== ACTION ITEM ==
After finding the line with "Товар распродан!" in the data below, set down exactly each line through the one with "Xem chi tiết", inclusive, and stop there.
------------------------------------
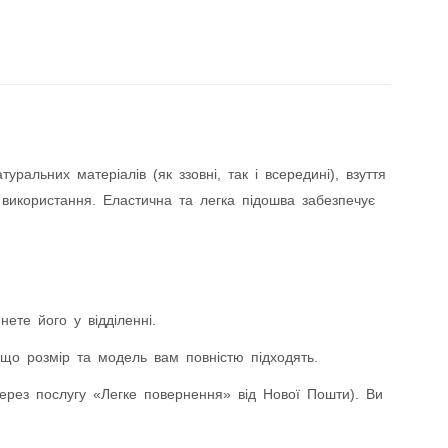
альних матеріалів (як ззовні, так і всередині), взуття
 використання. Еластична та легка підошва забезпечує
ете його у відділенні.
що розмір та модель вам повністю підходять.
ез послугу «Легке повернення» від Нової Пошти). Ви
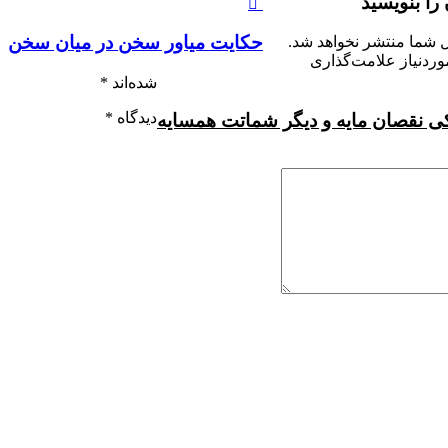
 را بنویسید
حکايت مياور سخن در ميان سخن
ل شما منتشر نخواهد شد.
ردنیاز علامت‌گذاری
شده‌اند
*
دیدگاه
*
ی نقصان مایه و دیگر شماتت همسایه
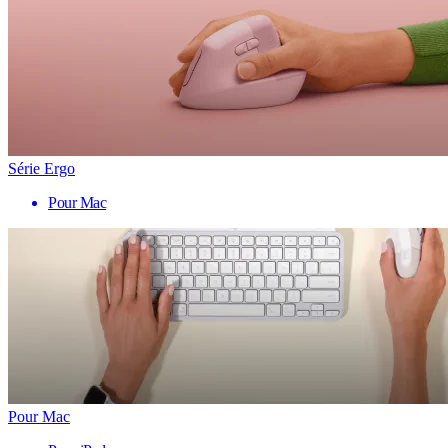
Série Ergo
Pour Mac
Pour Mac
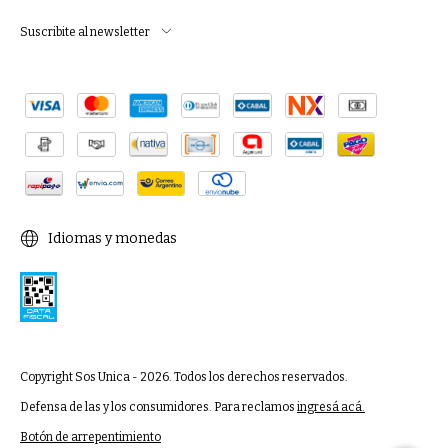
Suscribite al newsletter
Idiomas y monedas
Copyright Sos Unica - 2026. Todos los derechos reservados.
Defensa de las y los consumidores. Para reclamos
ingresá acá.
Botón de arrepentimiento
------------------------------------
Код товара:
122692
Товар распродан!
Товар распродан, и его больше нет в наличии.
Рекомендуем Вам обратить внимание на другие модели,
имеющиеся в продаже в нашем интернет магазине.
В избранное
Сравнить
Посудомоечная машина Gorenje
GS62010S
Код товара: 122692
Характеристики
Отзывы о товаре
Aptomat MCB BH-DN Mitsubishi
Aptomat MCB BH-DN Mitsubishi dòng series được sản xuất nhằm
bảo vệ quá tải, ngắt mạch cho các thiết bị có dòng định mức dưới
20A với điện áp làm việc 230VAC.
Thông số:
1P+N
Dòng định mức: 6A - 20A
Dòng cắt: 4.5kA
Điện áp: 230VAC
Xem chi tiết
------------------------------------
== OUTPUT FOR THIS TASK ==
Товар распродан!
Товар распродан, и его больше нет в наличии.
Рекомендуем Вам обратить внимание на другие модели,
имеющиеся в продаже в нашем интернет магазине.
В избранное
Сравнить
Посудомоечная машина Gorenje
GS62010S
Код товара: 122692
Характеристики
Отзывы о товаре
Aptomat MCB BH-DN Mitsubishi
Aptomat MCB BH-DN Mitsubishi dòng series được sản xuất nhằm
bảo vệ quá tải, ngắt mạch cho các thiết bị có dòng định mức dưới
20A với điện áp làm việc 230VAC.
Thông số:
1P+N
Dòng định mức: 6A - 20A
Dòng cắt: 4.5kA
Điện áp: 230VAC
Xem chi tiết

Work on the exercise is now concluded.